= Aim of the exercise =
The output must be the line with "asahagach@gmail.com" and every following line to the end of the material, exactly as they appear, and nothing else.

= Input for this task =
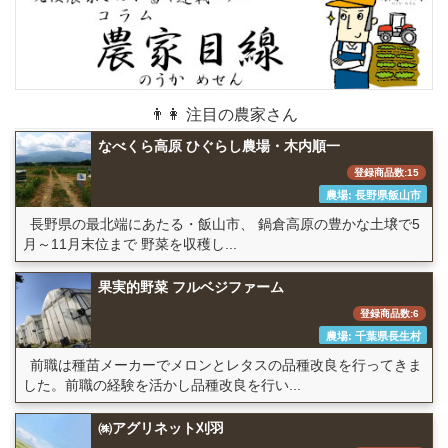
👨👩 注目の農家さん
なべくら高原 ひぐらし農場・木内順一
登録商品数:15
農場: 長野県飯山市
長野県の最北端にあたる・飯山市、 鍋倉高原の豊かな土壌で5
月～11月末位まで 野菜を収穫し...
果実的野菜 フルベジファーム
登録商品数:6
農場: 千葉県長生村
前職は種苗メーカーでメロンとレタスの品種改良を行ってきま
した。前職の経験を活かし品種改良を行い...
㈱アグリネット刈羽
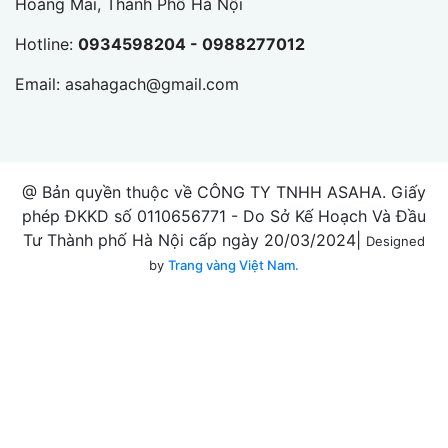
Hoàng Mai, Thành Phố Hà Nội
Hotline:
0934598204 - 0988277012
Email:
asahagach@gmail.com
@ Bản quyền thuộc về CÔNG TY TNHH ASAHA. Giấy
phép ĐKKD số 0110656771 - Do Sở Kế Hoạch Và Đầu
Tư Thành phố Hà Nội cấp ngày 20/03/2024|
Designed
by
Trang vàng Việt Nam.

= Solution to this task =
asahagach@gmail.com
@ Bản quyền thuộc về CÔNG TY TNHH ASAHA. Giấy
phép ĐKKD số 0110656771 - Do Sở Kế Hoạch Và Đầu
Tư Thành phố Hà Nội cấp ngày 20/03/2024|
Designed
by
Trang vàng Việt Nam.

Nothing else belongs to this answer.